→ **Work to complete**
What lines in the entries below contain the word "dass"? Copy all of them.

→ **Stored data entries**
---------------

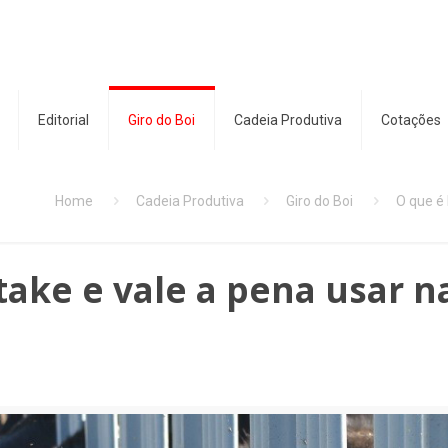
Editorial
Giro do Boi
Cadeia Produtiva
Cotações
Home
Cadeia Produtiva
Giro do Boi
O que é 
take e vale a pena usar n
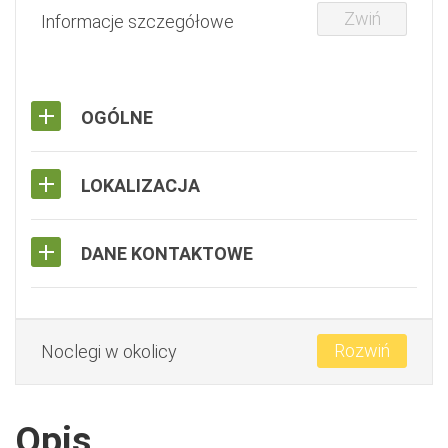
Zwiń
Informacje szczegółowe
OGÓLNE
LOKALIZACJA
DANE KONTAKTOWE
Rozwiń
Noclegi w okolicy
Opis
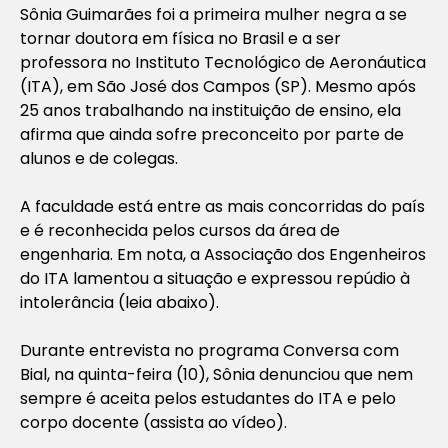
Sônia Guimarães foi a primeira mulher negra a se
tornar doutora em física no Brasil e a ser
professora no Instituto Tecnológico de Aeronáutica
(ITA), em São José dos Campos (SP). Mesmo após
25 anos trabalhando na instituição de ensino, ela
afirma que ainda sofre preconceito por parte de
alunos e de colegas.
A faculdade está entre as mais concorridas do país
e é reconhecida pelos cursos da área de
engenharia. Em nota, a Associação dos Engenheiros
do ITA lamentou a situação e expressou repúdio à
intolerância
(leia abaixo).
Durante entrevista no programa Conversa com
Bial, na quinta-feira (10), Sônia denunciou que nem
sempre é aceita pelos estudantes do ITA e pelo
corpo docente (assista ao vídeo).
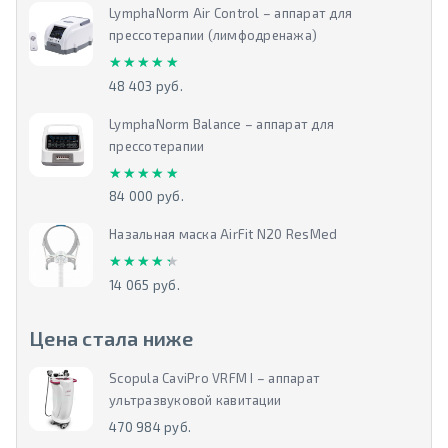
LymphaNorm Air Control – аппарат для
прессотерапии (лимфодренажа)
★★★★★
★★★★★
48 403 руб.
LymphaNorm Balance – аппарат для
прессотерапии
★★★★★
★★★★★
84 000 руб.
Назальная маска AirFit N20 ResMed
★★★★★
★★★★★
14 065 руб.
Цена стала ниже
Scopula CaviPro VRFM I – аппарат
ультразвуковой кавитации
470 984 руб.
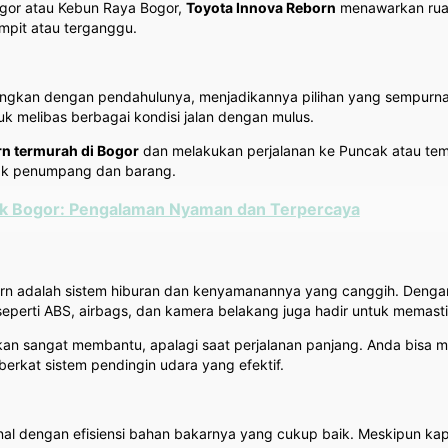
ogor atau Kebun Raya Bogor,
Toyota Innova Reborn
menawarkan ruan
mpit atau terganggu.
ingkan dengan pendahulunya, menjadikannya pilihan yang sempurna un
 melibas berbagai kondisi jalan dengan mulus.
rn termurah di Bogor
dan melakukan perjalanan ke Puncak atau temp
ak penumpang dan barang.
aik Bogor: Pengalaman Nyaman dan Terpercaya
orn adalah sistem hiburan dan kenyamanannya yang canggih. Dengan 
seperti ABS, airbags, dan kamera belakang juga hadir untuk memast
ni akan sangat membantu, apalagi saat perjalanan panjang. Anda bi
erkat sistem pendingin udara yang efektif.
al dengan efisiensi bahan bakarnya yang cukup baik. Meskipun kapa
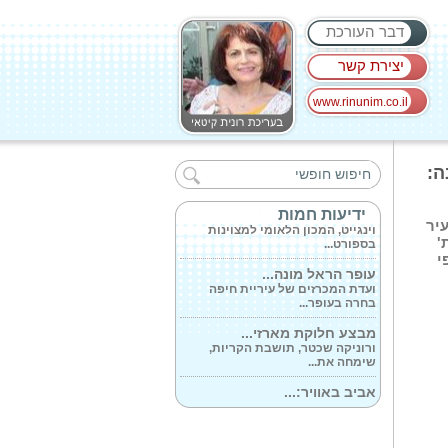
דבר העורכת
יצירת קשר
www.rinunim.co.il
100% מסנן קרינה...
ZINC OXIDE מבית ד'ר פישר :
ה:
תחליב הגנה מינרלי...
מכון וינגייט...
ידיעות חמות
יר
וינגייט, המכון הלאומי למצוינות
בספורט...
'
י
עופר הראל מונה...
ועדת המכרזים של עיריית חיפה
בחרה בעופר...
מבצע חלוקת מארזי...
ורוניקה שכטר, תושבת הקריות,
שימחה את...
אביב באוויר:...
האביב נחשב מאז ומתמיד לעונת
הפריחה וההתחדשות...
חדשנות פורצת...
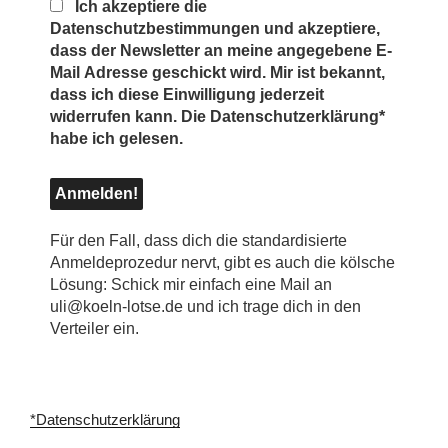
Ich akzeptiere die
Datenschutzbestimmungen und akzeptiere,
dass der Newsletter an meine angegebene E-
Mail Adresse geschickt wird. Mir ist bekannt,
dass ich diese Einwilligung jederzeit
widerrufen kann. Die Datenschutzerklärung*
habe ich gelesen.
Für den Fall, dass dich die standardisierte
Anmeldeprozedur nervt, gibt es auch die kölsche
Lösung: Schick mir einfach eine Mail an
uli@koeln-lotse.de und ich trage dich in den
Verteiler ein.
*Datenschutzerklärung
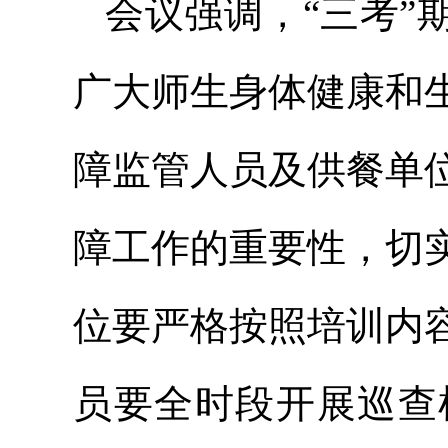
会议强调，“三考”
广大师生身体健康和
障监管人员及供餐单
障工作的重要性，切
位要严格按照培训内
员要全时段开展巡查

---------------

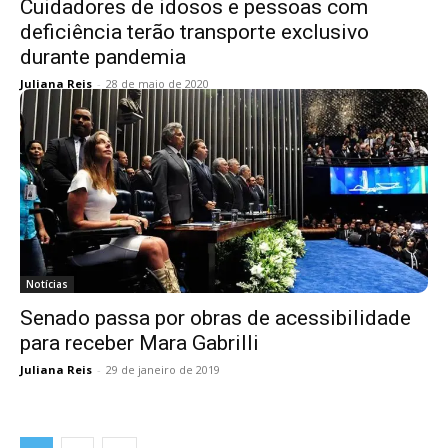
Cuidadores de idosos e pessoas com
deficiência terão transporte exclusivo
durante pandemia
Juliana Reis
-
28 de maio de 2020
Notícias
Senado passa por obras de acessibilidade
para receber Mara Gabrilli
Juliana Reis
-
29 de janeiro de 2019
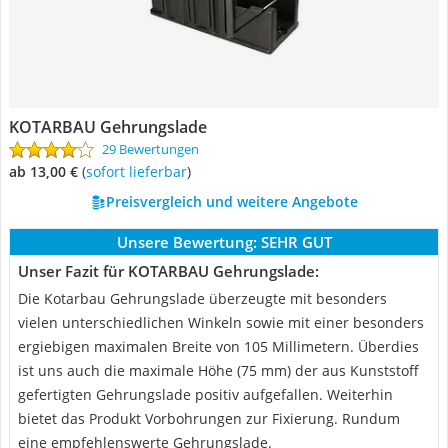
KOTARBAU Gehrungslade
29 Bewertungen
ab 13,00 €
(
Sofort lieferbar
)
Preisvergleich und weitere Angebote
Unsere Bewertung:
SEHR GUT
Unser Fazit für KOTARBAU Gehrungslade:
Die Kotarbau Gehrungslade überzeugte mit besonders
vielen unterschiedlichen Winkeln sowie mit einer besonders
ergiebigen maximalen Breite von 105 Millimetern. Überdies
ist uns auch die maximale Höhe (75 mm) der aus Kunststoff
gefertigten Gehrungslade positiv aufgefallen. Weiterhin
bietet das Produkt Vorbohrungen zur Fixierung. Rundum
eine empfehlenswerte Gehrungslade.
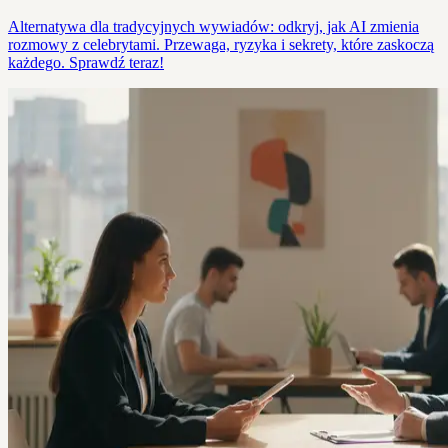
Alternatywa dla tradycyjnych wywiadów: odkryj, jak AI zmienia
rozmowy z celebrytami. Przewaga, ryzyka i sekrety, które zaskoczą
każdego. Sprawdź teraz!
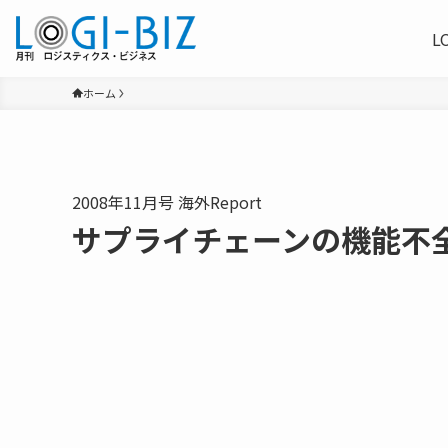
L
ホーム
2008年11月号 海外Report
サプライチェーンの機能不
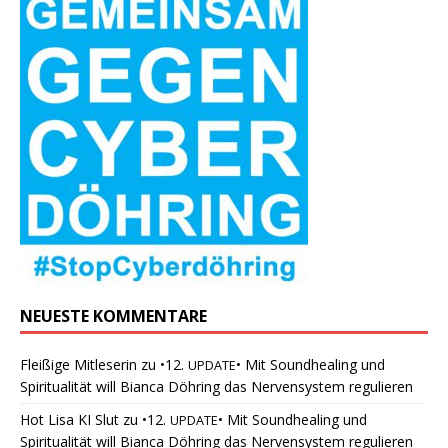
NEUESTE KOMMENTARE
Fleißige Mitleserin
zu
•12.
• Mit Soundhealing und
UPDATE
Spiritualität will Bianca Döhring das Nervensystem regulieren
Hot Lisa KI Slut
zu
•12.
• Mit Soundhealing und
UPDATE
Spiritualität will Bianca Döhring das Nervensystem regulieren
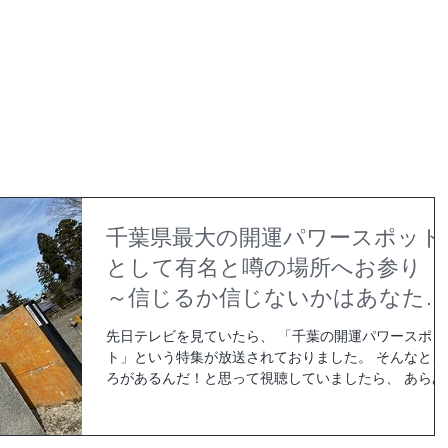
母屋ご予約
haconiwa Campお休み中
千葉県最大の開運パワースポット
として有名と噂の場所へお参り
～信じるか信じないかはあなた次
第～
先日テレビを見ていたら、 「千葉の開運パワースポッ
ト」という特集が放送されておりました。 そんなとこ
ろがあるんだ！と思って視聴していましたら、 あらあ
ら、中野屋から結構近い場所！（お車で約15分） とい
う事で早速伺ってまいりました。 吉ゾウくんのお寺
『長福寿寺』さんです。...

---------------

→ **Output below**
dass der Newsletter an meine angegebene E-
dass ich diese Einwilligung jederzeit
Für den Fall, dass dich die standardisierte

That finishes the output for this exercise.